De report en report, les élections législatives verraient-elles le jour avec la prolongation sine die du mandat des actuels élus? Pour des « contraintes physiques, matérielles, techniques…» L’annonce a été faite en début de semaine, après une rencontre entre le Premier ministre et les leaders politiques. Mais à dire vrai, les Maliens ne sont pas vraiment surpris par cette décision, étant donné que beaucoup reste à faire pour l’organisation de ce scrutin.
Ce report est-il une nécessité ou une ruse politique ? Telle est la question qui s’impose au regard de ce énième report. Mais pour certains compatriotes, le peuple a eu la patience d’attendre ces fameuses élections depuis plus de cinq ans, ce n’est pas quelques mois de plus qui tueraient. Autant accorder du temps pour avoir ces élections mieux organisées, différentes en tout cas de celles de 2013.
A n’en point douter, les premiers à applaudir la décision d’un nouveau report sont les actuels députés qui jouissent ainsi d’un bonus de mandat, donc de privilèges….
Ensuite viennent les partis et alliances politiques, dont les listes de candidatures aux élections législatives ne sont pas encore prêtes dans certaines localités.
Mais au fond, est-ce que les raisons qui sous-tendent le report tiennent la route ? Il ne sera pas excessif de creuser un peu.
D’abord, la question sécuritaire n’est plus d’actualité, pour la simple raison que la présidentielle a, dans une certaine mesure, mis fin à ce mythe.
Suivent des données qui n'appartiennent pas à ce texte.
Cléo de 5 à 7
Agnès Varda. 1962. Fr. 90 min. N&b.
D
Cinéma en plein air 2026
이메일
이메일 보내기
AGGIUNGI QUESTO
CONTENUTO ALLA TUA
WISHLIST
Mais étant donné que la classe politique malienne, surtout l’opposition, avait émis le vœu d’un report pour des considérations qu’elle seule détient, l’investigation mérite d’être faite en terme de calculs politiciens. A cela s’ajoute le nouveau découpage territorial du pays, avec l’arrivée de nouvelles régions.
« MehrLicht ! », dira l’Allemand. Plus de lumière ! Oui, le peuple malien a vraiment droit à plus d’éclaircissement sur les intentions et les réelles motivations du report des législatives. Mais disons-le tout net. Le report des élections, en lui-même, n’est pas condamnable. Si le constat du retard est clair et qu’il y a d’autres raisons objectives de le faire, cela est même louable pour la transparence et la bonne tenue du scrutin. Mais, quand on sait que ces élections-là devaient se tenir conformément au délai constitutionnel, et qu’après un premier report, le ministre de l’Administration territoriale, avec la classe politique, avait fixé la date du 25 novembre 2018, les choses n’aient pas évolué de façon à favoriser la tenue de ce scrutin dans ce délai. Qu’a-t-on fait pendant tout ce temps ? Ou que n’a-t-on pas fait ?
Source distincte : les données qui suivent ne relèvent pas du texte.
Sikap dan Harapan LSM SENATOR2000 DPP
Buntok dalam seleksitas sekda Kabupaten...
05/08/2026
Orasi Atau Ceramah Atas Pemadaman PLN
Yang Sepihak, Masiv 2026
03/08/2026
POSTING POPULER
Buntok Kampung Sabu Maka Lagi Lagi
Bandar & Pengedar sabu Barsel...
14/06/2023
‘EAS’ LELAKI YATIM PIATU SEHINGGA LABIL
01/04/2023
Aussi, se baser sur ces arguments pour justifier ce report suscite-t-il quelques interrogations. Les autorités maliennes se sont-elles laissées piéger dans un processus, dont ils n’ont pas la capacité matérielle et technique nécessaire de l’organisation ? Si c’était le cas, quelles en seraient les conséquences sur les élections municipales, locales et régionales à venir ? Ce retard a-t-il été volontairement causé pour servir des desseins cachés ? Dans ces conditions, à qui profiterait-il ? Faut-il y voir une manœuvre, une ruse du pouvoir, ou est-ce une simple nécessité ? Autant de questions que l’on peut légitimement se poser.
En tout état de cause, même si l’on peut croire en la sincérité du report, l’on ne peut s’empêcher de penser que les autorités vont profiter de cette situation pour prendre une décision qui pourrait les arranger, compte tenu de la confusion qui règne en ce moment au sein du bloc de la majorité présidentielle, surtout au niveau des formations politiques où la discorde commence à s’installer. S’y ajoute le budget devant servir à cette élection pourrait servir à soulager un tant soit peu le malaise social.